Building play is one of the richest forms of open-ended learning. Children practise spatial reasoning, problem-solving, and fine motor control without even knowing they’re doing it. Add some stacking and balancing toys and they’ll be absorbed for the whole morning.
4. Plant Something
Easter falls right at the start of growing season, and children love watching things come to life. Cress on damp cotton wool is the classic starter — it germinates in days and they can eat it on sandwiches by the end of the week. Sunflower seeds in yoghurt pots are another winner.
Our Garden Wheelbarrow Set and Blossom Flowerpot bring gardening play indoors when the weather turns, and the Little Garden Designer is a full open-ended garden world that children can plan, plant, and rearrange to their heart’s content. For more spring-themed play ideas, our My Garden Activity Book is packed with hands-on activities.

5. Have an Indoor Picnic
Sometimes the simplest ideas are the ones children remember most. Spread a blanket on the living room floor, make some sandwiches, pour juice into “fancy” cups, and declare it an indoor picnic. Let them help with the food prep — buttering bread, washing fruit, arranging plates.
If you’ve got a play food and kitchen set, children can host their own picnic for their toys first, which often leads to a solid hour of imaginative play before the real sandwiches even come out.
6. Get Crafty with Things You Already Have
You don’t need to buy a single thing. Egg cartons become flower pots, toilet roll tubes become binoculars, cereal boxes become dolls house furniture, and newspaper becomes pirate hats.

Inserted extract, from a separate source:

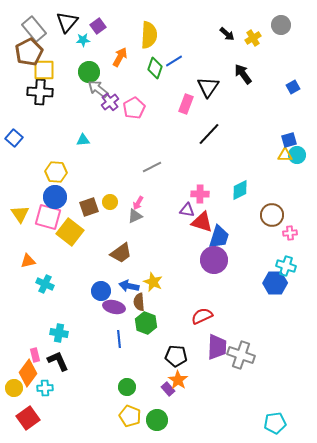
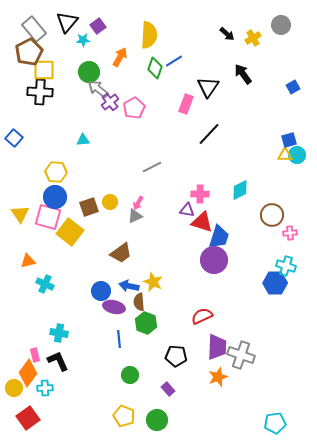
orange star at (178, 380): moved 40 px right, 3 px up; rotated 18 degrees clockwise
green circle at (127, 387): moved 3 px right, 12 px up
yellow pentagon at (130, 416): moved 6 px left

Keep a box of recyclable odds and ends — cardboard, fabric scraps, buttons, string — and let children make whatever comes to mind.
We’ve updated our Easter crafts page with fresh spring activities, including egg carton spring flowers and Easter headdresses. Everything is free, printable, and designed to work with materials you’ve got at home. Our full printable downloads page has over 100 craft activities to keep you going all holiday.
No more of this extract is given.